Samuela Boni ha portato la sua toccante esperienza di famiglia che ha scelto di condurre a termine una gravidanza in cui il feto presentava malformazioni incompatibili con la vita. A seguito dell’ecografia morfologica, che aveva rilevato l’assenza di entrambi i reni del feto, i medici lem propongono l’aborto terapeutico consentito dalla legge 194. Insieme al marito, con il quale condivide la scelta di vivere il matrimonio come apertura alla vita, Samuela decide invece di portare a termine la gravidanza che si conclude con un parto naturale definito da lei stessa “bellissimo”. Samuele ha vissuto poco tempo ma ha insegnato ai genitori, certamente addolorati, a riconoscere la sua unicità e a rispettare il suo destino. Dopo questa esperienza Samuela ed il marito hanno deciso di collaborare con l’azzociazione La Quercia Millenaria per condividere la loro esperienza ed accompagnare altre famiglie in situazioni simili a quella vissuta.
Durante il successivo dibattito è ripetutamente emerso il tema della sofferenza che la mentalità comune, che spesso diventa anche la nostra, vorrebbe eliminare invece di accompagnare.
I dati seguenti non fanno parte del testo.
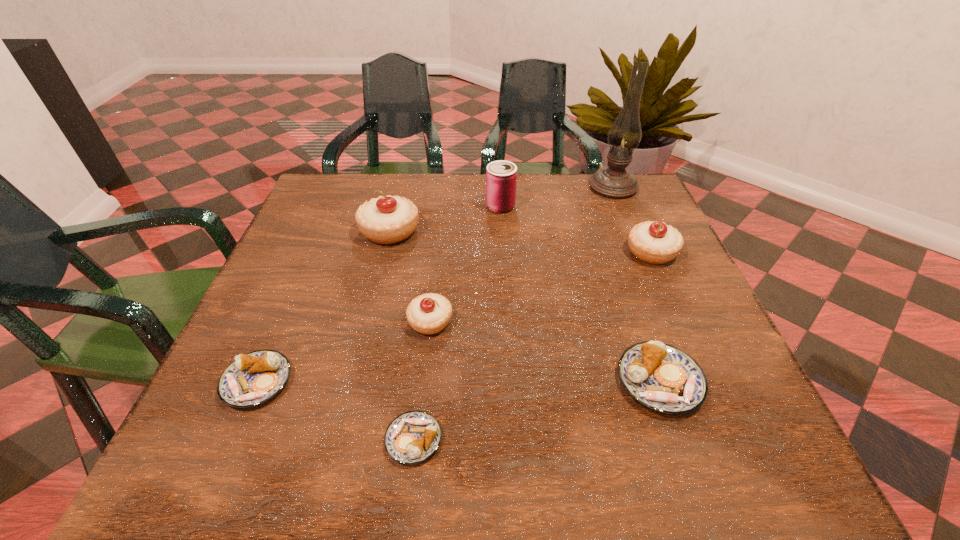 I want to click on object present at the far right corner, so click(613, 181).

Locate an element on the screen. vacant space at the far edge of the desktop is located at coordinates (446, 219).

In the image, there is a desktop. In order to click on vacant space at the left edge in this screenshot , I will do `click(300, 308)`.

Identify the location of free space at the right edge of the desktop. (616, 245).

Identify the location of free region at the far left corner. (317, 205).

I want to click on free spot between the shortest pastry and the second tallest pastry, so click(532, 346).

Locate an element on the screen. The image size is (960, 540). vacant space that is in between the second smallest brown pastry and the third shortest pastry is located at coordinates (458, 381).

Find the location of `free space between the second beige pastry from left to right and the fifth shortest pastry`. free space between the second beige pastry from left to right and the fifth shortest pastry is located at coordinates (540, 287).

This screenshot has width=960, height=540. Find the location of `free spot between the second smallest beige pastry and the smallest brown pastry`. free spot between the second smallest beige pastry and the smallest brown pastry is located at coordinates (532, 346).

Locate an element on the screen. The width and height of the screenshot is (960, 540). vacant region between the fifth object from left to right and the oil lamp is located at coordinates (557, 197). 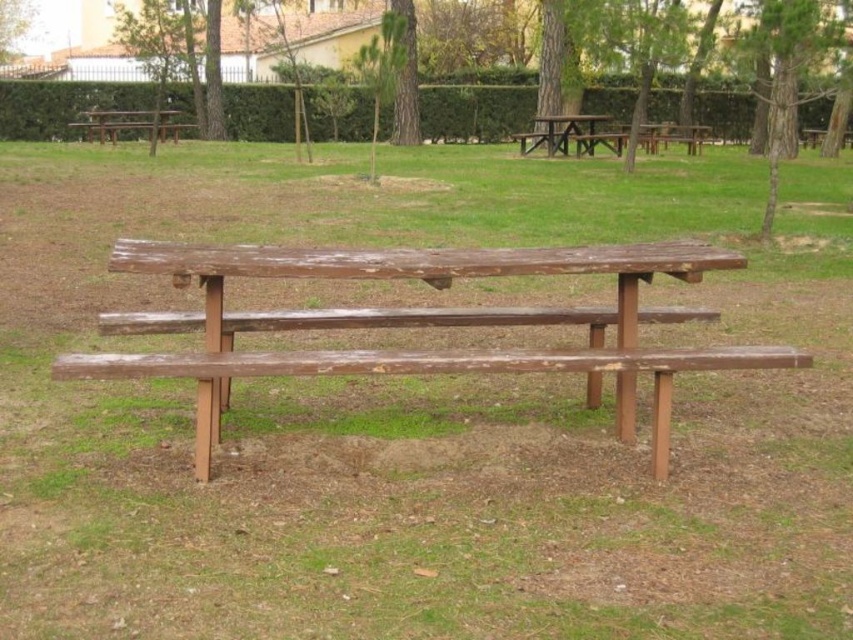 Question: Can you confirm if green rough bark tree at upper center is positioned below green matte tree at center?

Choices:
 (A) yes
 (B) no

Answer: (A)

Question: Is weathered wood bench at center to the left of green matte tree at center from the viewer's perspective?

Choices:
 (A) no
 (B) yes

Answer: (A)

Question: Which point is closer to the camera?

Choices:
 (A) green leafy tree at upper center
 (B) wooden picnic table at center

Answer: (B)

Question: Among these objects, which one is farthest from the camera?

Choices:
 (A) green matte tree at center
 (B) wooden picnic table at center

Answer: (B)

Question: Which of the following is the closest to the observer?

Choices:
 (A) (410, 83)
 (B) (402, 51)
 (C) (791, 77)
 (D) (526, 150)

Answer: (C)

Question: Can you confirm if green textured tree at upper center is thinner than wooden picnic table at center?

Choices:
 (A) no
 (B) yes

Answer: (A) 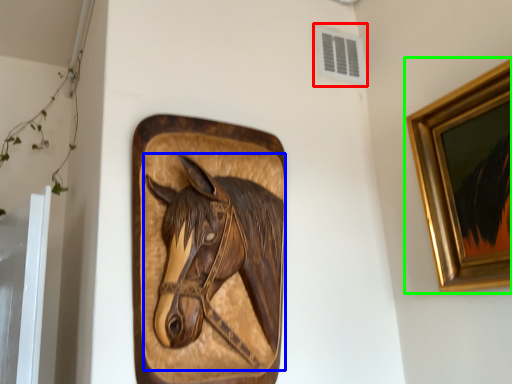 Question: Estimate the real-world distances between objects in this image. Which object is farther from air conditioning (highlighted by a red box), horse (highlighted by a blue box) or picture frame (highlighted by a green box)?

Choices:
 (A) horse
 (B) picture frame

Answer: (A) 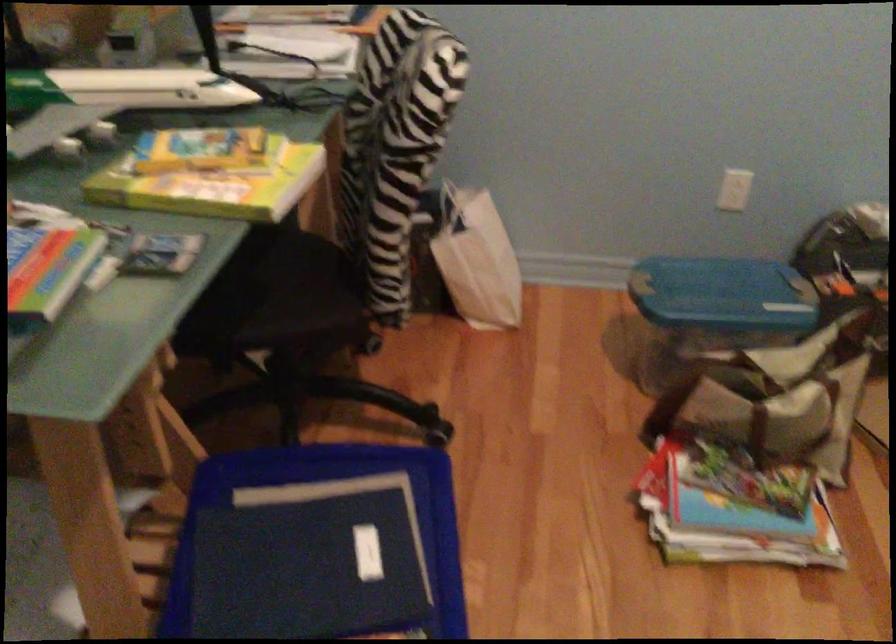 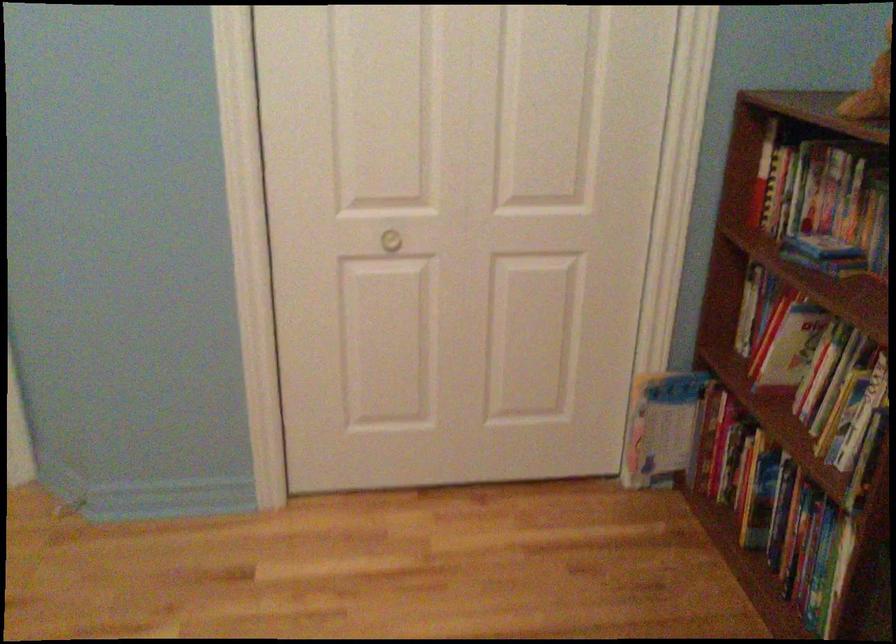 First-person continuous shooting, in which direction is the camera rotating?

The rotation direction of the camera is right-down. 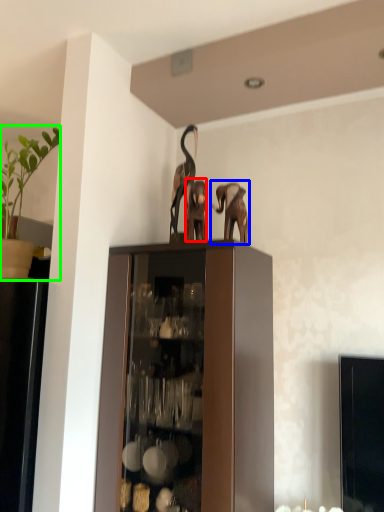 Question: Estimate the real-world distances between objects in this image. Which object is closer to animal (highlighted by a red box), elephant (highlighted by a blue box) or houseplant (highlighted by a green box)?

Choices:
 (A) elephant
 (B) houseplant

Answer: (A) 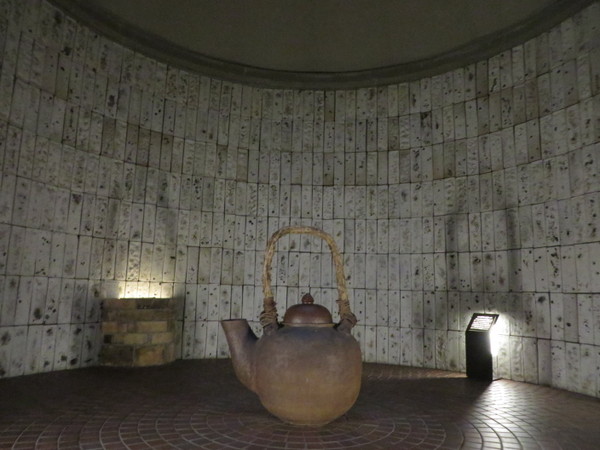 Identify the location of ceiling. click(x=345, y=18). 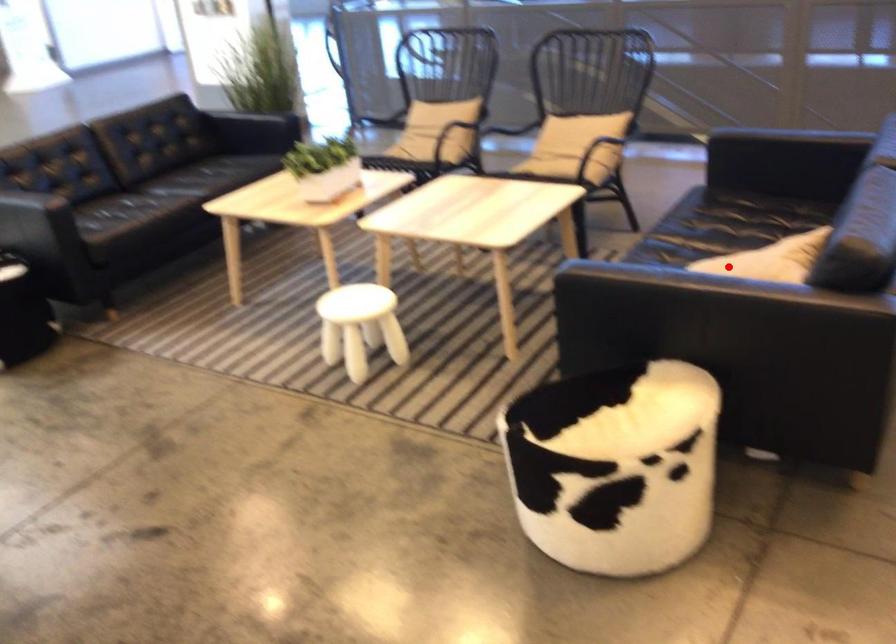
Nel caso delle donne spesso costrette ad abortire, per problemi che potrebbero essere affrontati e superati, sono esperienze come quella portata da Samuela e dai Centri di Aiuto alla Vita che tracciano la via di risposte veramente umane, come ci insegna la parabola del Buon Samaritano del Vangelo.
Proprio sul tema della sofferenza che può portare anche a richiedere l’eutanasia sarà incentrato il prossimo incontro che si terrà, sempre alle 21 presso l’Auditorium dell’Istituto Barbara Melzi, lunedì 29 novembre 2021 ed avrà per titolo “Eutanasia: inguaribile o incurabile?”. Interverranno Marcello Palmieri, giurista collaboratore di Avvenire e Claudia Castiglioni, direttrice dell’Hospice (cure palliative) di Cuggiono.